I think we all innately know we should be living our lives in rhythm with the sun. Waking by alarm in the dark is painful. Our bodies sense that the time on the clock is arbitrary. Living by the sun is no longer an option, though, unless you want to be an unemployed eccentric. You might be friendless, too. Ever try making plans with someone to meet for lunch “when the sun is at its zenith?” It doesn’t work so well.

It’s for basically this reason that Daniel Boorstin (in The Discoverers) says the clock is one of the most important innovations of human history. Before human societies had accurate timekeeping conventions, it was impossible to make good appointments. You might tell someone to visit you when the shadows were such-and-such length, but with such imprecise measures you might be waiting for your guest for a long time. Only when people had precise, mutually agreed-upon metrics could they make efficient use of the day.

Once this was the case, business flourished. A medicine man (or whatever) could pack in twice as many patients since he wouldn’t have to wait for anyone’s interpretation of the angle of the sun to match his own. That’s a contrived example, but you get the point.
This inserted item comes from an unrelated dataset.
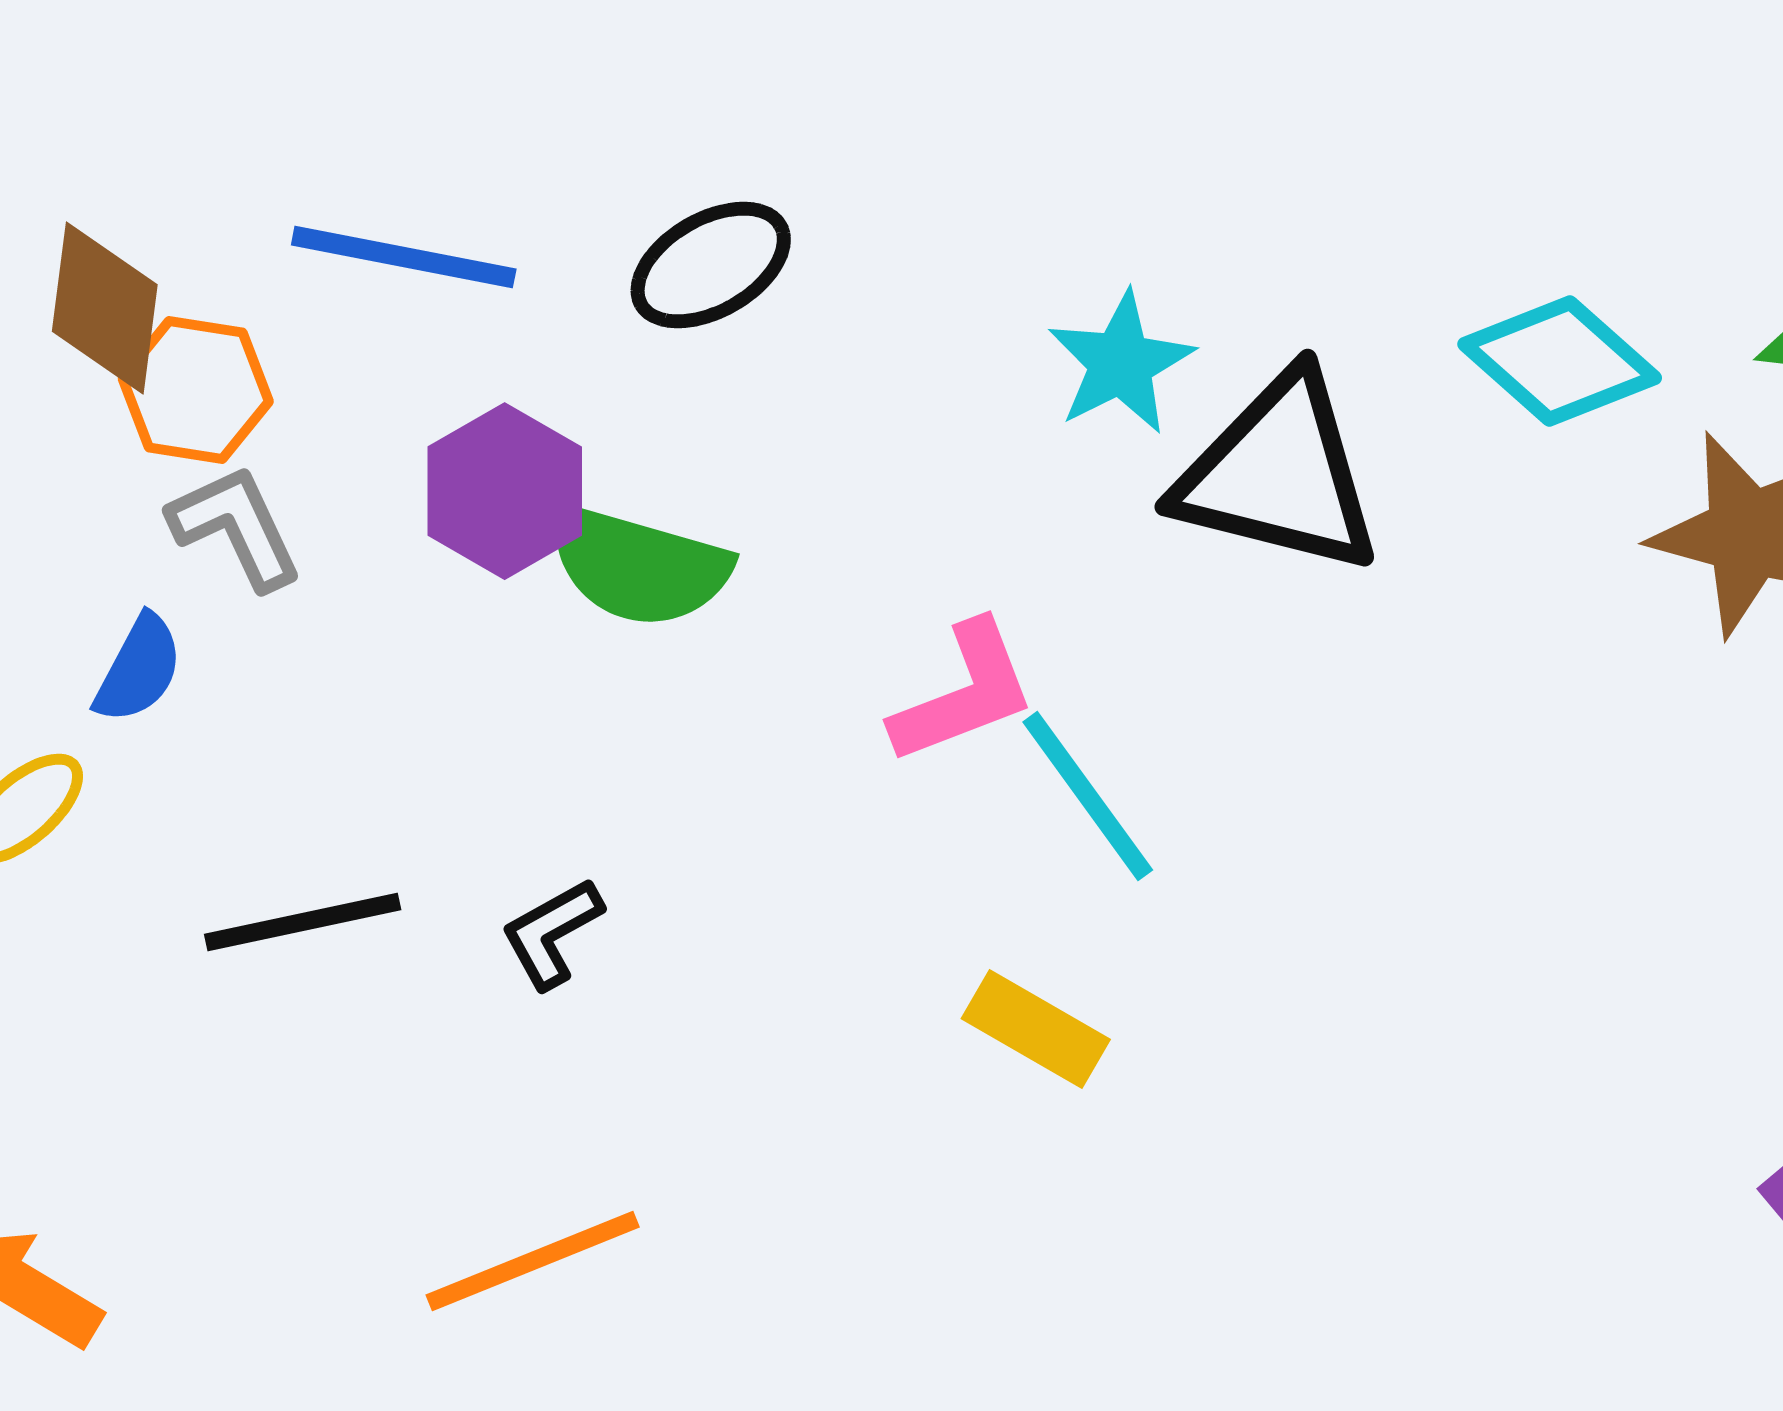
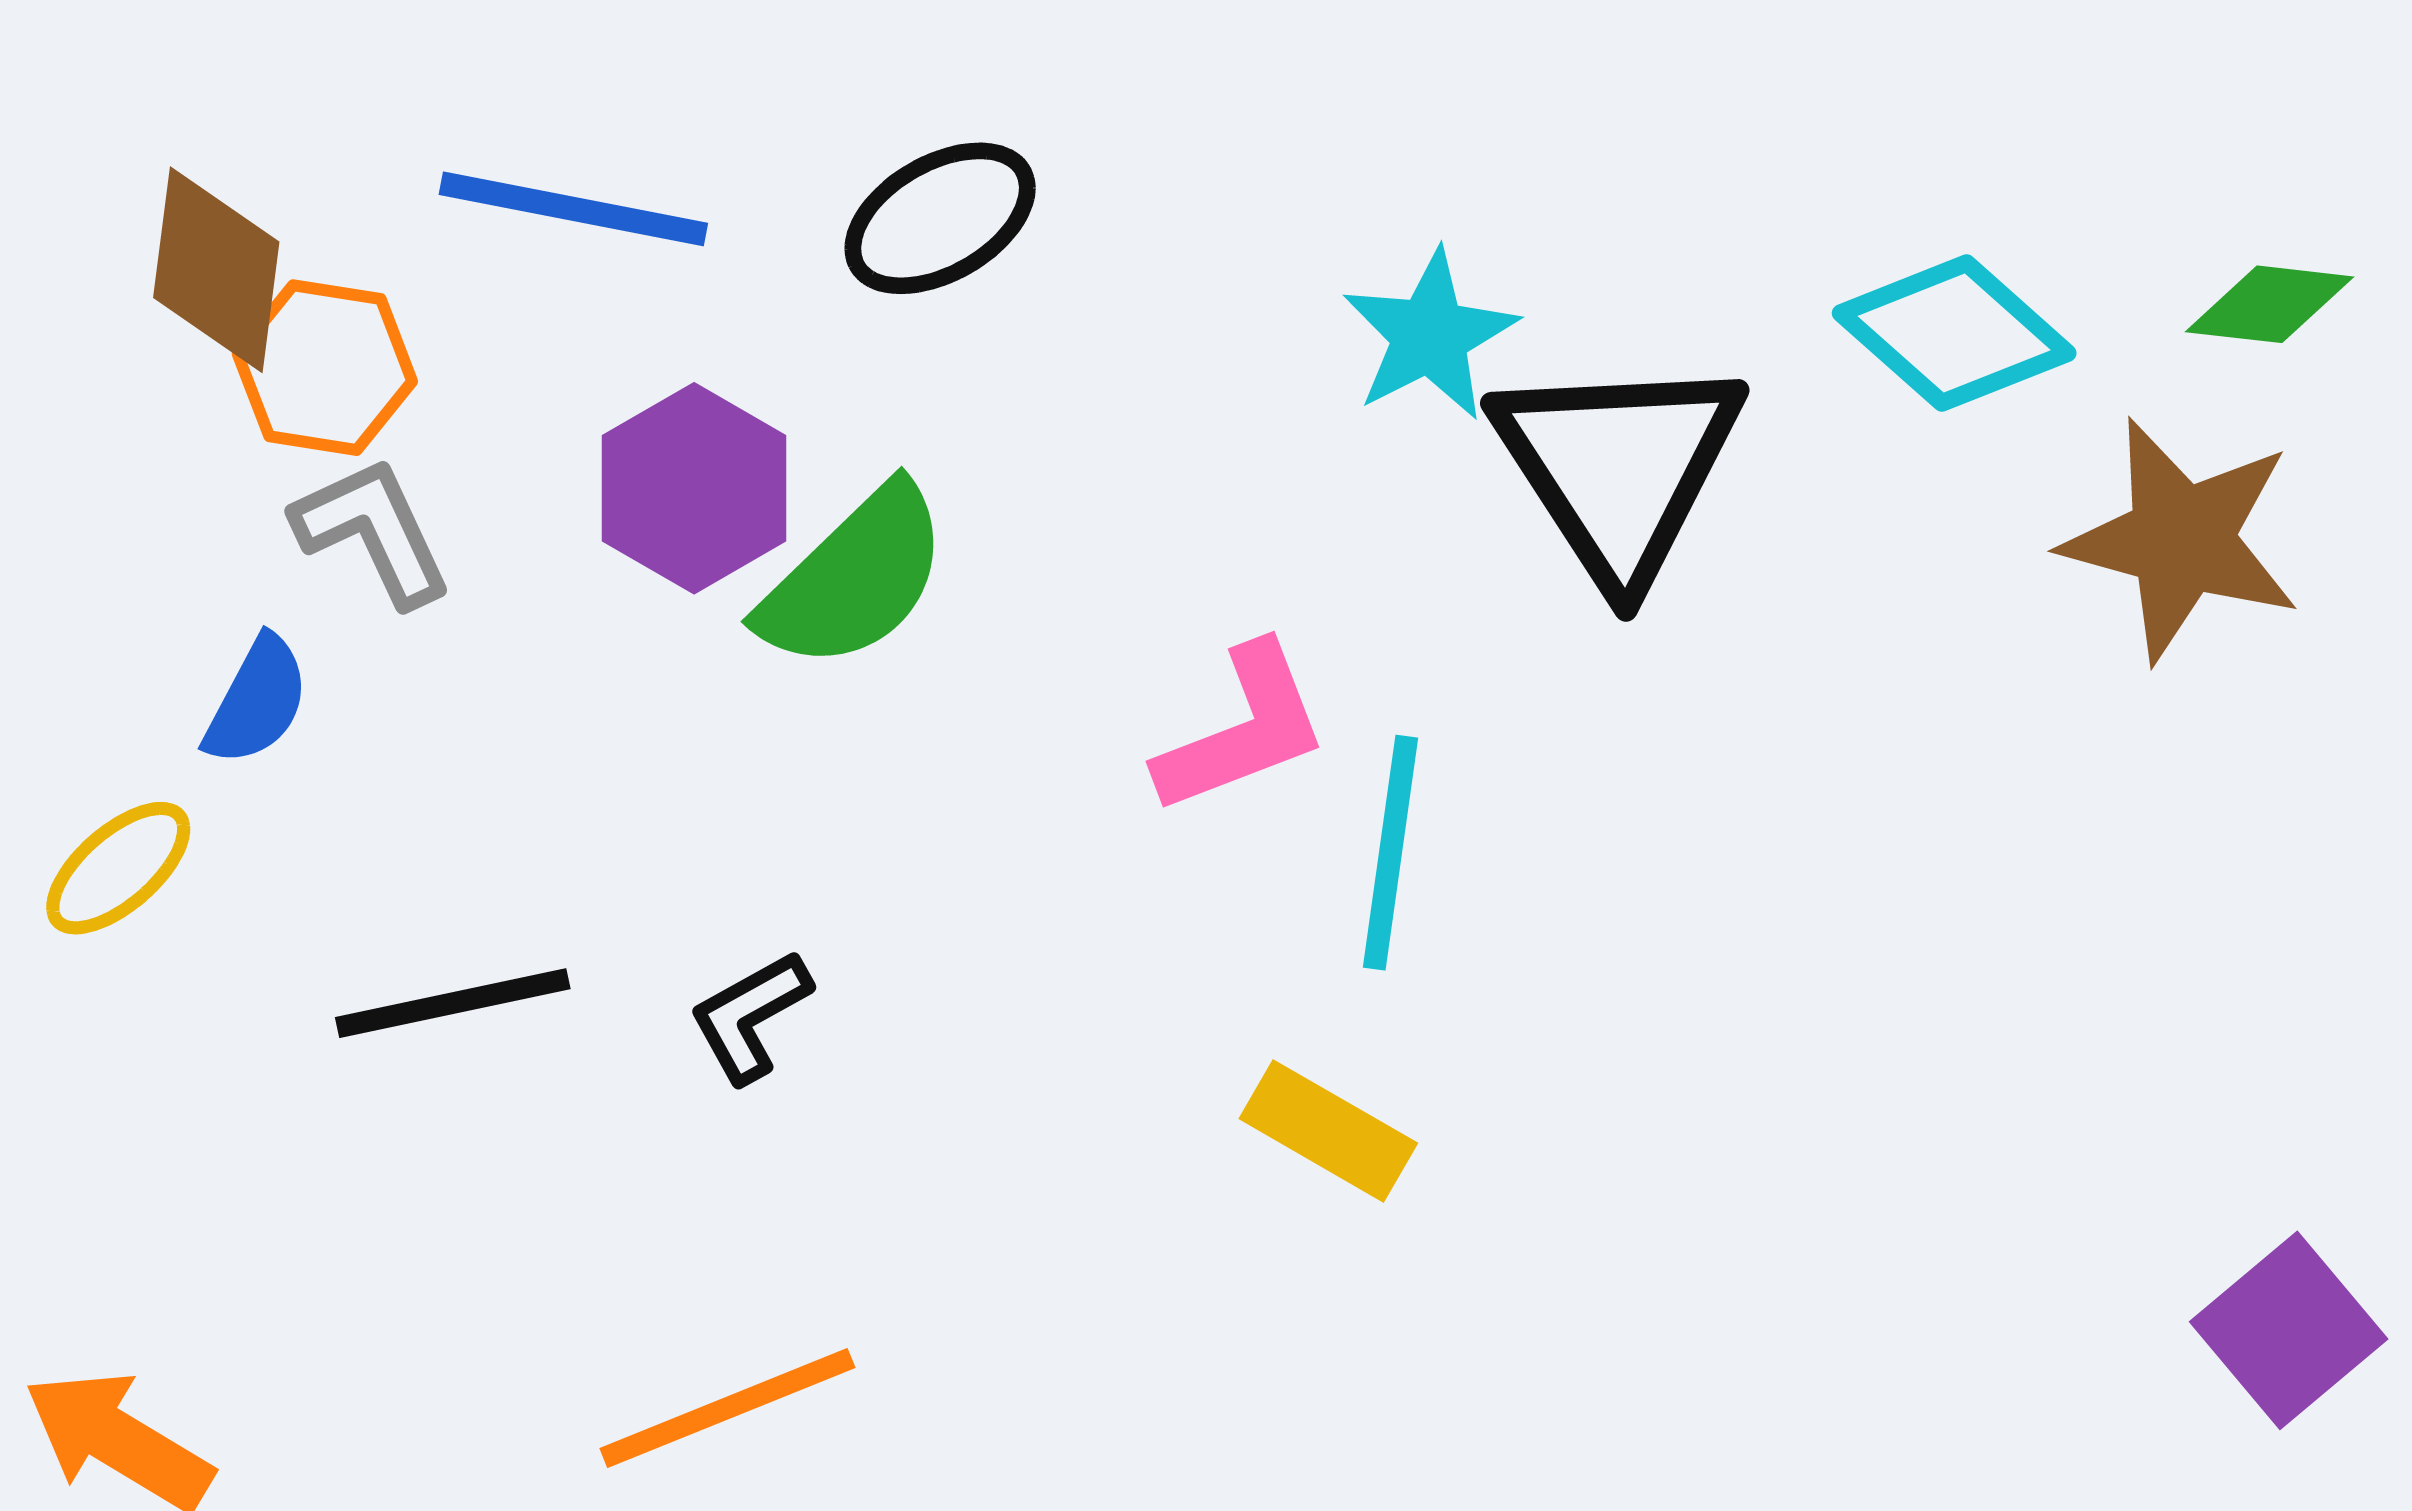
black triangle: (1279, 474) -> (1619, 468), turned 43
green semicircle: (639, 566) -> (854, 578), turned -60
cyan line: (1088, 796) -> (1390, 853), turned 44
Imagine trying to get anything done (with other people, that is, and people not living in close quarters with you) without resorting to specified hours and minutes. You could still accomplish useful things, but much time would end up wasted.

It’s likely that clocks (that is, of the non-sundial variety) crept into human societies at a fairly slow rate. But imagine if they exploded onto the scene the way things like smartphones do today. In five years, they go from being nowhere to being everywhere. 

If this was how it happened, I’d guess the people to first use clocks would see them as the most liberating thing ever. They would suddenly be able to do so much more. It would be like a veil had been lifted from their eyes. Maybe they even felt this way despite the slow introduction of the clock. I’m sure the tinkerers developing early timepieces saw the many possibilities their work would open up, much like technology developers today.

But cut now to the present. I don’t think many of us feel liberated by our clock-centered culture or excited by our ability to schedule the day. If anything, people complain of being over-scheduled. Living by the clock means dealing with unnatural, government-mandated time shifts twice a year. It means feeling stressed and guilty for being late. It rarely feels like fun.

Clocks do allow us to organize ourselves to do great things, and we wouldn’t have many of modern society’s achievements without them, but I think most of us on a personal level would feel more liberated by a return to clock-free, sun-based living. 

It goes to show how often the things that at first seem to free us end up enslaving us. Take email, for example. It went from being a free and instant way of sending a letter (wow!) to being a nightmarish chore that some people spend their entire damn workday wading through. 

Humans are by nature competitive, so we try to wring everything that we can out of new technology. Some of these technologies (like clocks and the internet) entail major shifts in how people live. So as users compete to wring more use out of a technology, life becomes warped around the technology to the point that we feel it’s using us rather than the other way around. What was once beneficial is now just burdensome. But maybe that’s nothing to lose sleep over.